I am grateful to Business Insider for pointing the way toward three new ads to celebrate Samsung's next big device.
They are sweet. They are innocent. They have no tinge of the iPhone-baiting that was seen in the recent past in the U.S.
In one, a girl with an Australian accent is visiting a Chinese family. There is a language barrier. Thankfully, there is no food barrier, so to tell them she loves the food, she uses Samsung's S Translator. As opposed to, say, Google Translate.
In another, a basketball team is nervously awaiting a game. The S4's Group Play feature brings them together in perfect harmony.

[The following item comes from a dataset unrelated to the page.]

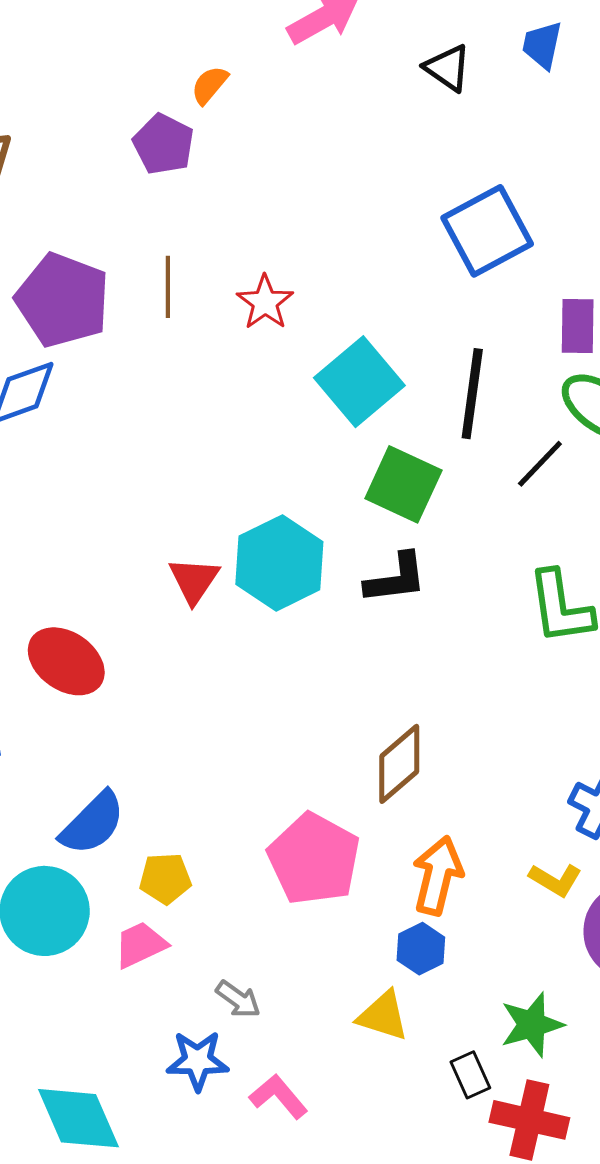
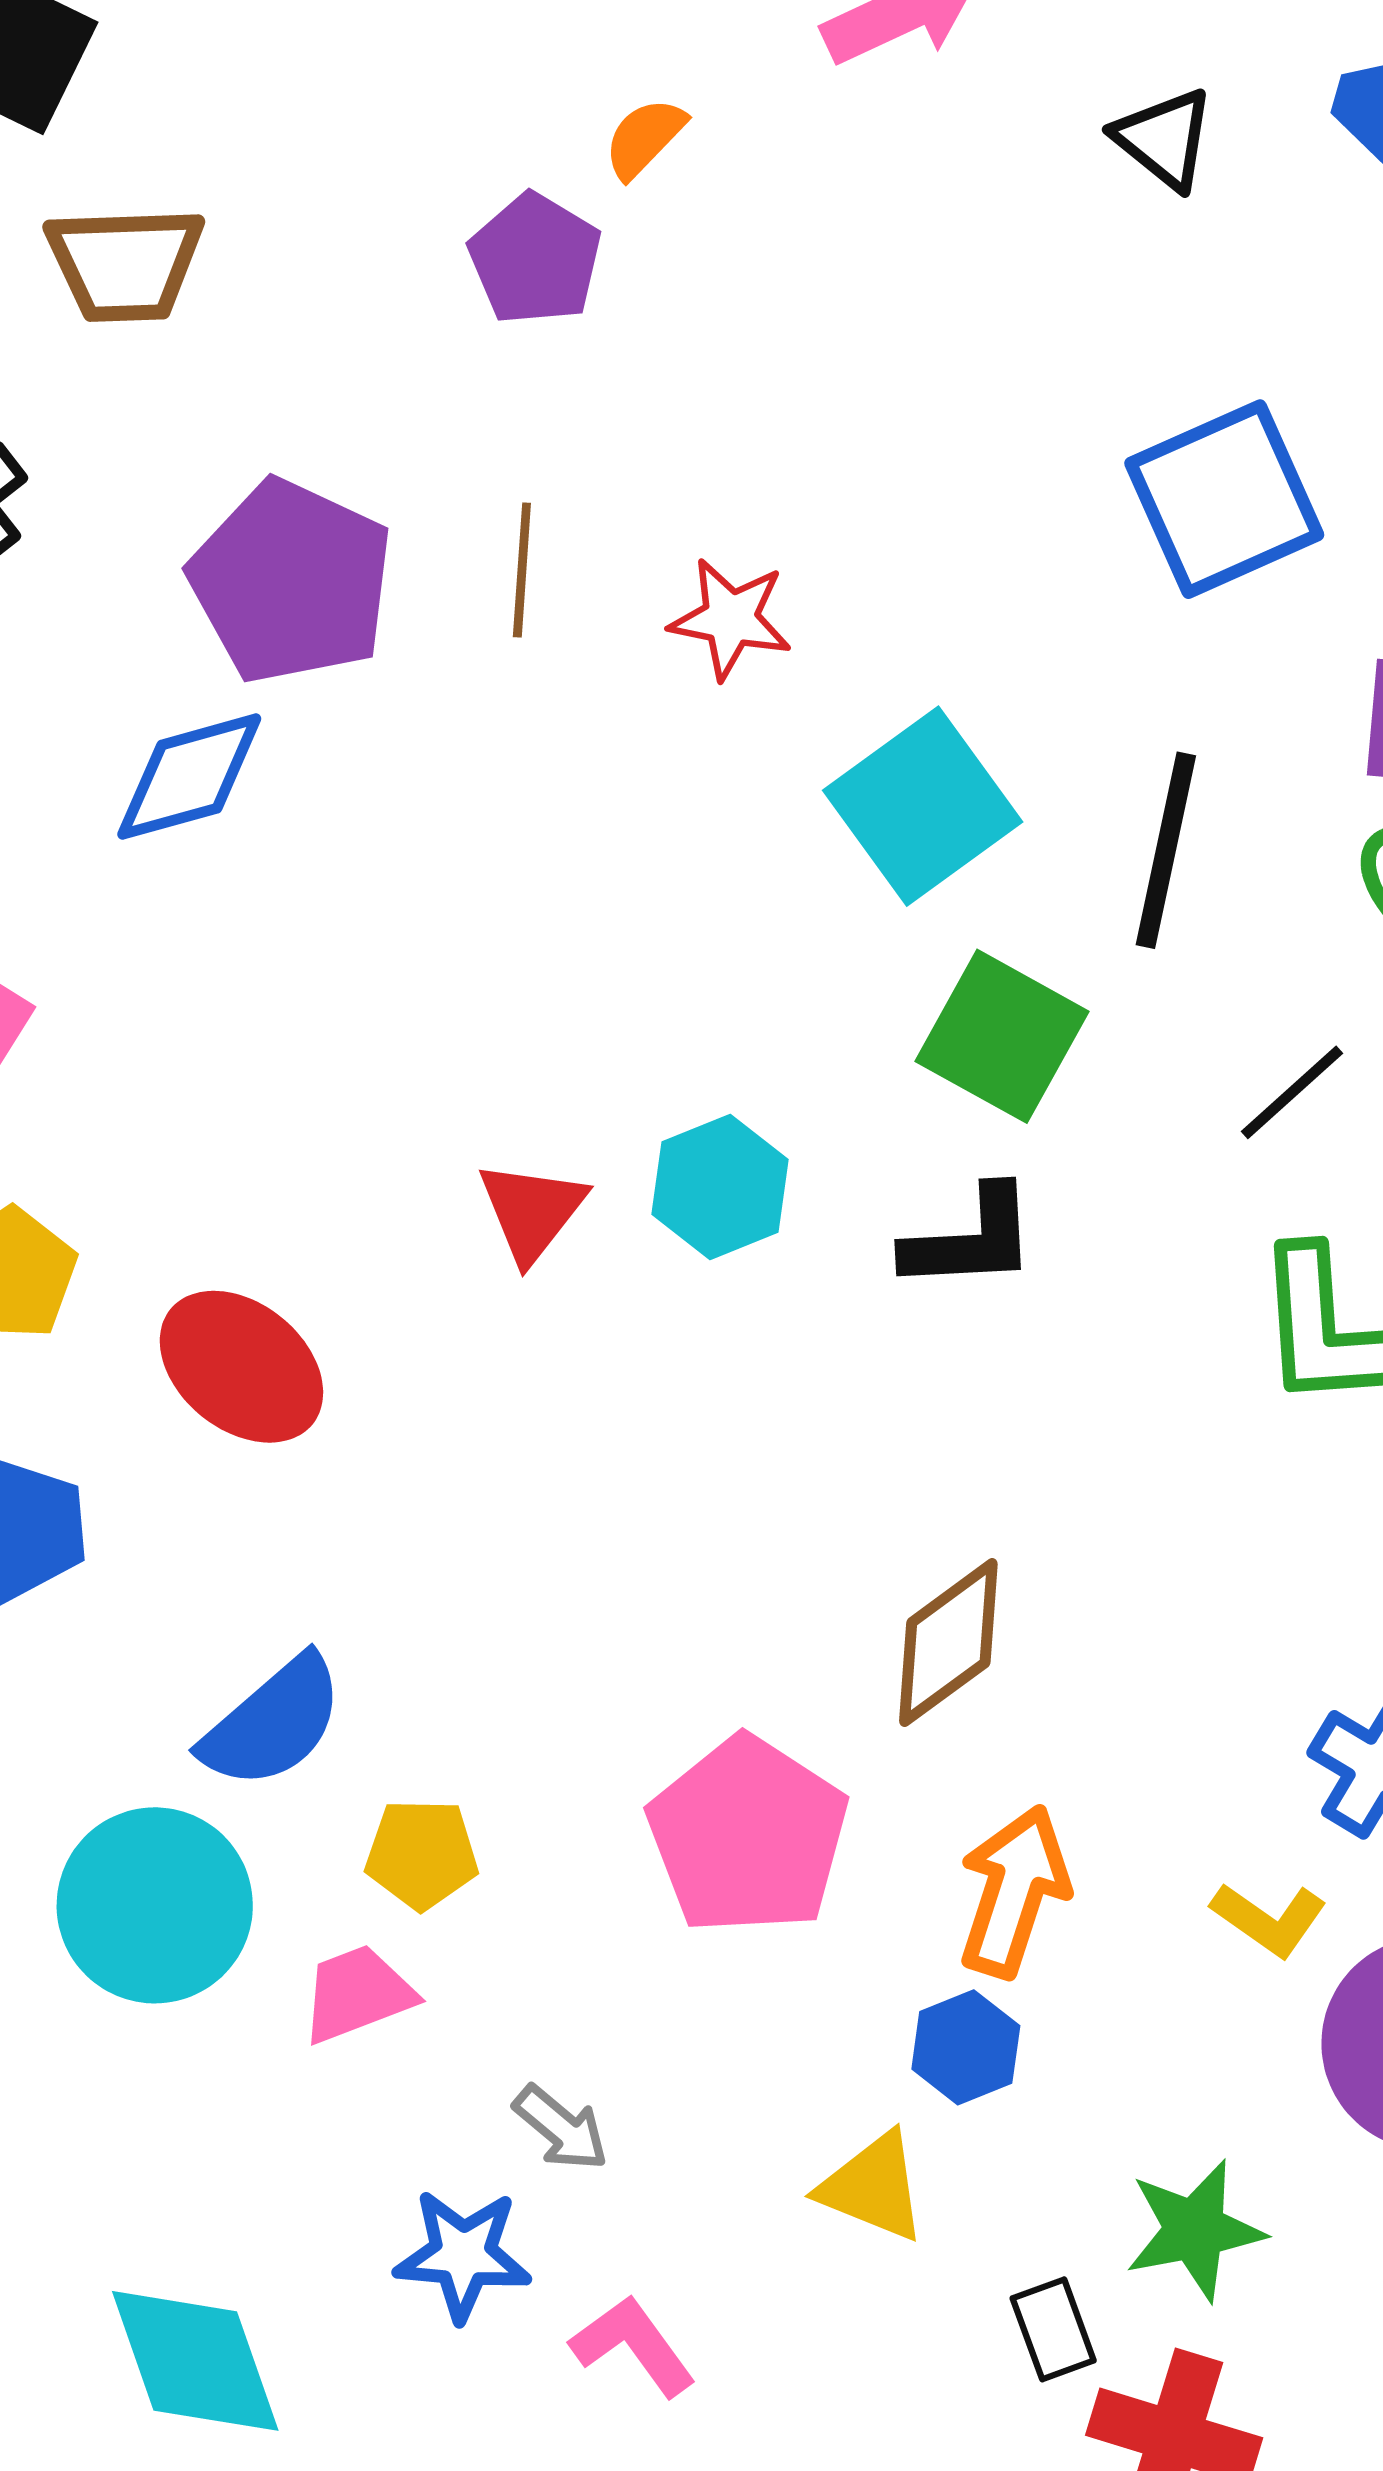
red star: (265, 302) -> (731, 619), turned -30
black line: (540, 464) -> (1292, 1092), moved
cyan hexagon: (279, 563) -> (720, 1187), size x0.7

The song, though, is an interesting choice. It's all about a girl who is angry that her boy has left her. The lyrics, in part, are "I don't care." The boys bond over this sentiment. I hope they cared enough to win their game.
In the last of these ads, a son is leaving on a trip and his mother desperately wants him to send pictures. And he really wants to please his mom. So he sends pictures using the Sound And Shot feature that allows him to offer a voiceover to his images of, for example, sheep.
Wait, did I say sheep? Was this something subliminal about that phrase so beloved of the emotive, "iSheep"? No, I am being wishful.
Samsung really doesn't want to appear too cool and thereby exclude. Although it did manage to annoy quite a few women with its little launch drama in New York recently.
It's unclear whether these ads will run in the U.S. and, if so, for how long.
It would be a shame if some of the quite brilliant ads created here were not followed by something a little less anodyne than this grouping of generic pleasantness.